From the first words, you see Annie Clyde’s mindset, as she overlooks her limestone ridge at sunset:
She would watch with her knees gathered up as the last light mellowed into dusk, falling down the piney bluffs. Before half the homesteads were razed the lowering sun would stain the tin roofs of houses and barns, deepening the rust to oxblood. Gilding wheat sheaves and tobacco rows, shading red clay furrows. Last summer she might have heard a farmer calling in his cows. . . . But now there was only stillness and silence besides the tree frogs singing as twilight drifted toward night.
Such spare, potent prose brings life to these age-old themes of blood, land, and power. That power comes in two forms. One is the electricity the dam will produce, new to eastern Tennessee, and in which everyone will share. The other is the power to take homes away, wielded by bureaucrats who have nothing but contempt for the people who live in them.
But though Long Man treads perilously close to a self-righteous tale pitting salt-of-the-earth farmers against evil city slickers, Greene takes the high road with her main characters. Annie Clyde, as you may have guessed, is almost fatally stubborn, the type who refuses to listen to anyone. So when James announces his intention to move to Michigan, she cuts him dead, and he tries vainly to fight off the conclusion that she’s never loved him. When he finally gathers the courage to confront her, she won’t discuss it, which only hurts him more. But just as she fears leaving Yuneetah would mean abandoning the best part of herself, what she loves about the land, her property, and her ancestors’ graves–her life, in other words–he has his own story.

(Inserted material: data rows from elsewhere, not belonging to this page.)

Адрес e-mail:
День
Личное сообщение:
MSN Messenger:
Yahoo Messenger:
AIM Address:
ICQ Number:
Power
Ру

It’s not just that James hates farming–eating dust, watching the heat burn the corn, and hoping that the next heavy rain won’t wash away what little topsoil is left. Rather, the valley frightens him, for he watched his father drown in one of many floods that the Long Man inflicts on the long-suffering population. Even if they could stay–if the dam didn’t make that impossible–James wants a life where he need not fear for himself or his family, where earning a living need not be such a struggle, where the hard environment won’t kill them before their time.
Nevertheless, as the deadline looms, James realizes that if he goes to Michigan, Annie Clyde will stay behind with Gracie. But during a heavy rainstorm, Gracie disappears, and suddenly the whole population joins the hunt for a child whose spirit and cheerfulness have made her beloved. It’s as if everyone tacitly believes that if she were to die, there’d be no hope left in the world.

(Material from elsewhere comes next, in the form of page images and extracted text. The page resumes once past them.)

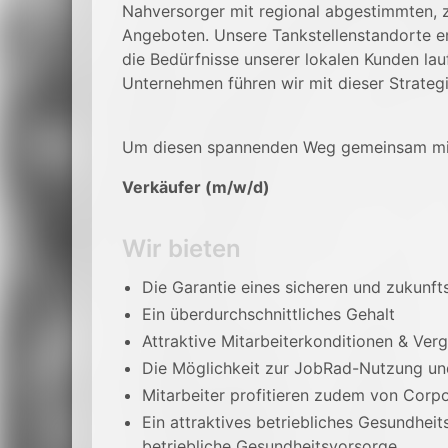
Nahversorger mit regional abgestimmten,
Angeboten. Unsere Tankstellenstandorte e
die
Bedürfnisse unserer lokalen Kunden lau
Unternehmen führen wir mit dieser
Strateg
Um diesen spannenden Weg gemeinsam mit 
Verkäufer (m/w/d)
Wir bieten
Die Garantie eines sicheren und zukunft
Ein überdurchschnittliches Gehalt
Attraktive Mitarbeiterkonditionen & Ver
Die Möglichkeit zur JobRad-Nutzung un
Mitarbeiter profitieren zudem von Corpo
Ein attraktives betriebliches Gesundheit
betriebliche Gesundheitsvorsorge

Long Man offers many pleasures, not least the subtle symbolism, which feels almost biblical in scope. It’s like the Flood that will sweep away an old world; but there’s no ark, no Noah, and, most important, no God to watch over anyone. I also like the name Yuneetah, which reminds me of a famous biscuit, an ironic similarity–you need this dam. But Annie Clyde thinks she doesn’t, and she’s betting that the new world the water brings will be worse than the old.
I also like Greene’s characterizations. Besides the two principals, the most memorable is Amos, a drifter from Yuneetah who’s mean, unpredictable, and the definition of passive-aggressive, but who thinks he has the charismatic spirit everyone else lacks–and may be right. However, Greene sometimes interrupts her narrative for backstory about a minor figure, and though I understand her desire to give everyone his or her due, that can go too far. I also find it unbelievable that the only social prejudices belong to the bureaucrats, and that nobody talks about race–this is 1936, after all, in the South.
Still, Long Man is a terrific book.
Disclaimer: I obtained my reading copy of this book from the public library.